Information supplied:
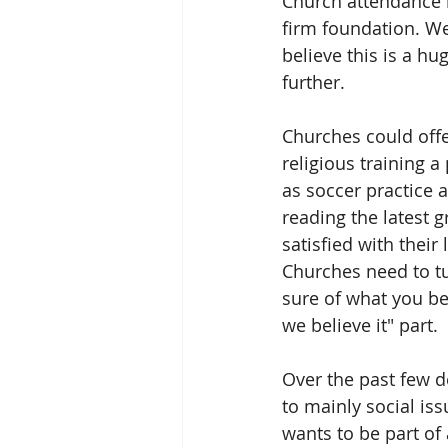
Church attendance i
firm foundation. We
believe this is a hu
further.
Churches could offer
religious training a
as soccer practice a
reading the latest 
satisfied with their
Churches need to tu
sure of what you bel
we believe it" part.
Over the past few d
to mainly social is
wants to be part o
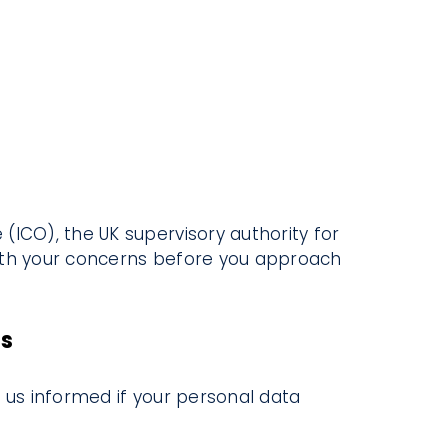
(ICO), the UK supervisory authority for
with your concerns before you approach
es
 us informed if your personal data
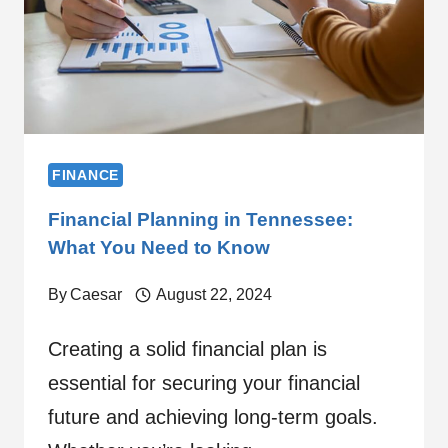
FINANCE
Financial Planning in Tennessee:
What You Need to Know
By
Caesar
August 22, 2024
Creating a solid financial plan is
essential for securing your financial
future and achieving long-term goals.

---

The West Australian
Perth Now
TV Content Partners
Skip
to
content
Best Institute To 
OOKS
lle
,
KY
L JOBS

Exercise brief: Look above for the line with "Financial Planning in" and the line with "future and achieving long-term goals."; transcribe both and all lines in between, exactly, and nothing else.

Answer box:
Financial Planning in Tennessee:
What You Need to Know
By
Caesar
August 22, 2024
Creating a solid financial plan is
essential for securing your financial
future and achieving long-term goals.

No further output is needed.